LeBron James – seriously?

Have you heard? LeBRON JAMES IS HEADING BACK TO CLEVELAND TO PLAY FOR THE CAVALIERS!!!!! It’s all over the news and the internet. And I don’t really care.

For international readers, a recap: LeBron James is a very talented basketball player, so good that when he was in high school in Akron, Ohio, his games were broadcast on local television. He was drafted as a high school senior by the nearby Cleveland (Ohio) Cavaliers and played for them from 2003-10. When his contract ended, he went to Miami (Florida) to play for the Heat, in hopes of playing for an NBA champion team. The Heat went to the championship finals all four years he played there, winning twice. He opted out of a contract extension with the Heat and is returning to Cleveland to (ostensibly) finish his career, hoping to bring a championship to a city that hasn’t had a national-level champion in any major sport for fifty years.

I’m not a basketball fan, but I understand part of the dynamic for Cleveland. I grew up in New England as a fan of the Boston (Massachusetts) Red Sox (baseball) team, which went 86 years without winning the World Series. When they won the World Series in 2004, it was exciting and emotional for me, even though I no longer live in New England. The bond between the team and the city of Boston was never more evident than the 2013 championship parade, when the team stopped at the finish line of the Boston Marathon near the site of the bombings, placing the World Series trophy draped with a special Boston Strong team jersey on the line. I even blogged about it. 

What is curious about the LeBron James situation is that Cleveland reacted very strongly when he announced he was leaving to go to Miami. He was widely vilified – people publicly burning, ripping, defacing, etc. jerseys that bore his name and number, calling him a traitor, a coward, and a lot of names one would not use in polite company.

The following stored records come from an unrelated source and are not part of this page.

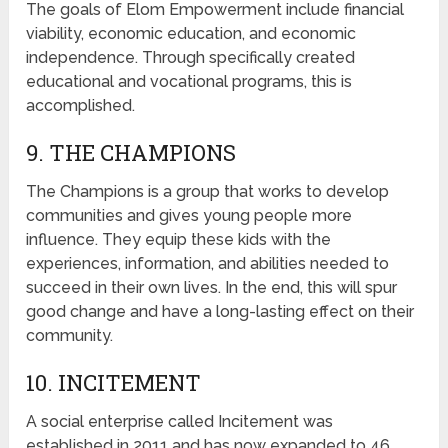
The goals of Elom Empowerment include financial
viability, economic education, and economic
independence. Through specifically created
educational and vocational programs, this is
accomplished.
9. THE CHAMPIONS
The Champions is a group that works to develop
communities and gives young people more
influence. They equip these kids with the
experiences, information, and abilities needed to
succeed in their own lives. In the end, this will spur
good change and have a long-lasting effect on their
community.
10. INCITEMENT
A social enterprise called Incitement was
established in 2011 and has now expanded to 46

One of the things I’ve noticed in the coverage of James’s return is that the Cleveland fans that are shown crying and cheering and generally rejoicing are almost exclusively men. There are many women fans of basketball, so the dearth of women in the coverage strikes me as odd. Are men more the forgive-and-forget type? Do they have a four-year statute of limitations on betrayal, which was the word frequently used when LeBron left?  Are women more wary and need a bit more time to get used to the situation before welcoming him back?

I don’t know.

What I do know is that no sports story – sorry, but not even the World Cup – should be the top story on a national news broadcast. Not when people are dying from bombs and gunfire in multiple countries in the Middle East, when refugees are streaming over international borders on at least three continents, when there are wildfires, lightning strikes, typhoons, etc. causing destruction, when a blood test that can predict Alzheimer’s disease development has just been announced. So, sure, cover the story of LeBron James and Cleveland, but first inform the public about news of the country and world.